Top of Data section

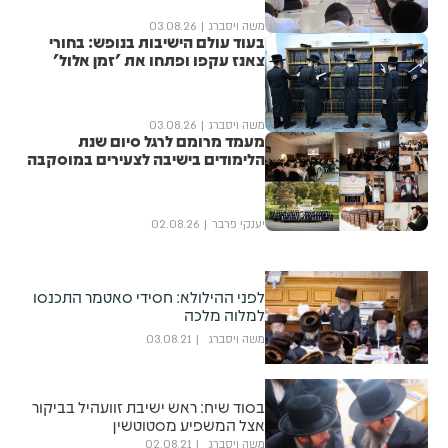
משה ויסברג
03.08.26
בעוד עולם הישיבות בנופש: בחורי
צאנז עקפו ופתחו את 'זמן אלול'
משה ויסברג
03.08.26
מעמד מרומם לרגל סיום שנת
הלימודים בישיבה לצעירים במוסקבה
יענקי פרבר
02.08.26
לפני ההילולא: חסידי סאטמר התכנסו
למלוה מלכה
משה ויסברג
03.08.21
בסוד שיח: ראש ישיבת זוועהיל בביקור
אצל המשפיע מסטוטשין
משה ויסברג
02.08.21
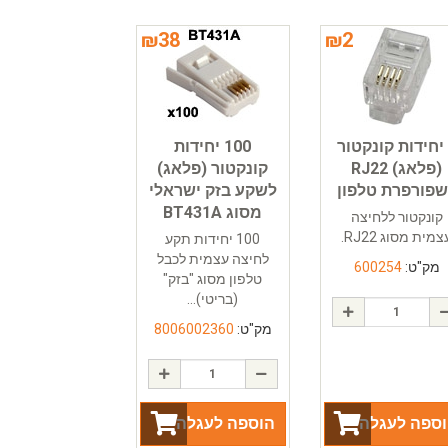
₪
38
₪
2
2 יחידות קונקטור
100 יחידות
(פלאג) RJ22
קונקטור (פלאג)
שפורפרת טלפון
לשקע בזק ישראלי
מסוג BT431A
קונקטור ללחיצה
צמית מסוג RJ22.
100 יחידות תקע
לחיצה עצמית לכבל
מק"ט:
600254
טלפון מסוג "בזק"
(בריטי)...
מק"ט:
8006002360
ספה לעגלה
הוספה לעגלה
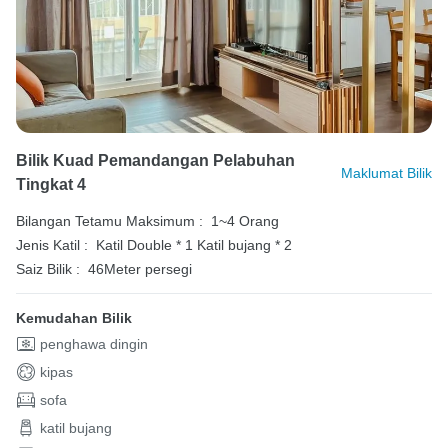
Bilik Kuad Pemandangan Pelabuhan
Maklumat Bilik
Tingkat 4
Bilangan Tetamu Maksimum :
1~4 Orang
Jenis Katil :
Katil Double * 1
Katil bujang * 2
Saiz Bilik :
46Meter persegi
Kemudahan Bilik
penghawa dingin
kipas
sofa
katil bujang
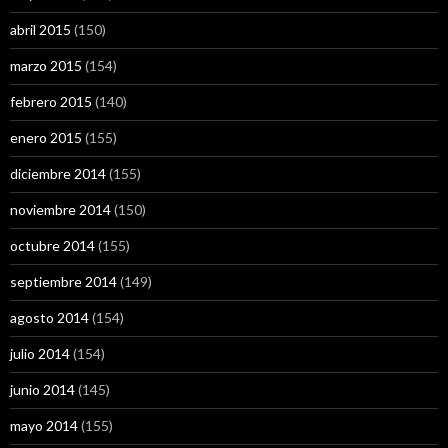
abril 2015
(150)
marzo 2015
(154)
febrero 2015
(140)
enero 2015
(155)
diciembre 2014
(155)
noviembre 2014
(150)
octubre 2014
(155)
septiembre 2014
(149)
agosto 2014
(154)
julio 2014
(154)
junio 2014
(145)
mayo 2014
(155)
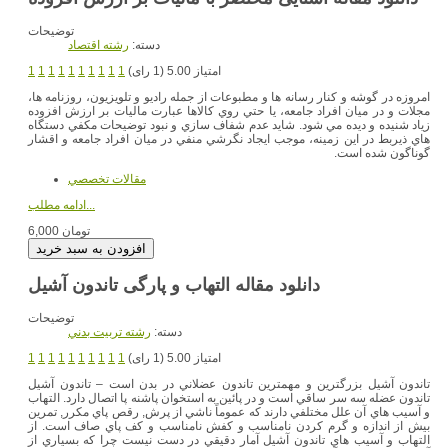
توضیحات
دسته:
رشته اقتصاد
امتیاز 5.00 (1 رای)
1
1
1
1
1
1
1
1
1
1
امروزه در گوشه و كنار رسانه ها و مطبوعات از جمله راديو و تلويزيون، روزنامه ها،
مجلات و در ميان افراد جامعه، يا حتي روي كالاها عبارت ماليات بر ارزش افزوده
زياد شنيده و ديده مي شود. شايد عدم شفاف سازي و نبود توضيحات مكفي دستگاه
هاي ذيربط در اين زمينه، موجب ايجاد نگرشي منفي در ميان افراد جامعه و اقشار
گوناگون شده است.
مقالات تخصصي
ادامه مطلب...
6,000 تومان
دانلود مقاله التهاب و پارگی تاندون آشیل
توضیحات
دسته:
رشته تربيت بدني
امتیاز 5.00 (1 رای)
1
1
1
1
1
1
1
1
1
1
تاندون آشيل بزرگترين و مهمترين تاندون عضلاني در بدن است – تاندون آشيل
تاندون عضله سه سر ساقي است و در پائين به استخوان پاشنه پا اتصال دارد. التهاب
و آسيب هاي آن علل مختلفي دارند که عموماً‌ ناشي از پرش, رقص پاي مکرر, تمرين
بيش از اندازه و گرم کردن نامناسب و کفش نامناسب و کف پاي صاف است. از
التهاب و آسيب هاي تاندون آشيل آمار دقيقي در دست نيست چرا که بسياري از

Bottom of Data section

Your objective: Please retype, exactly and with the pictures left out, the lines from the line containing "הוספה לעגלה" through the last line of the records above.

Exercise result:
הוספה לעגלה
Bilik Kuad Pemandangan Pelabuhan
Maklumat Bilik
Tingkat 4
Bilangan Tetamu Maksimum :
1~4 Orang
Jenis Katil :
Katil Double * 1
Katil bujang * 2
Saiz Bilik :
46Meter persegi
Kemudahan Bilik
penghawa dingin
kipas
sofa
katil bujang
abril 2015
(150)
marzo 2015
(154)
febrero 2015
(140)
enero 2015
(155)
diciembre 2014
(155)
noviembre 2014
(150)
octubre 2014
(155)
septiembre 2014
(149)
agosto 2014
(154)
julio 2014
(154)
junio 2014
(145)
mayo 2014
(155)
توضیحات
دسته:
رشته اقتصاد
امتیاز 5.00 (1 رای)
1
1
1
1
1
1
1
1
1
1
امروزه در گوشه و كنار رسانه ها و مطبوعات از جمله راديو و تلويزيون، روزنامه ها،
مجلات و در ميان افراد جامعه، يا حتي روي كالاها عبارت ماليات بر ارزش افزوده
زياد شنيده و ديده مي شود. شايد عدم شفاف سازي و نبود توضيحات مكفي دستگاه
هاي ذيربط در اين زمينه، موجب ايجاد نگرشي منفي در ميان افراد جامعه و اقشار
گوناگون شده است.
مقالات تخصصي
ادامه مطلب...
6,000 تومان
دانلود مقاله التهاب و پارگی تاندون آشیل
توضیحات
دسته:
رشته تربيت بدني
امتیاز 5.00 (1 رای)
1
1
1
1
1
1
1
1
1
1
تاندون آشيل بزرگترين و مهمترين تاندون عضلاني در بدن است – تاندون آشيل
تاندون عضله سه سر ساقي است و در پائين به استخوان پاشنه پا اتصال دارد. التهاب
و آسيب هاي آن علل مختلفي دارند که عموماً‌ ناشي از پرش, رقص پاي مکرر, تمرين
بيش از اندازه و گرم کردن نامناسب و کفش نامناسب و کف پاي صاف است. از
التهاب و آسيب هاي تاندون آشيل آمار دقيقي در دست نيست چرا که بسياري از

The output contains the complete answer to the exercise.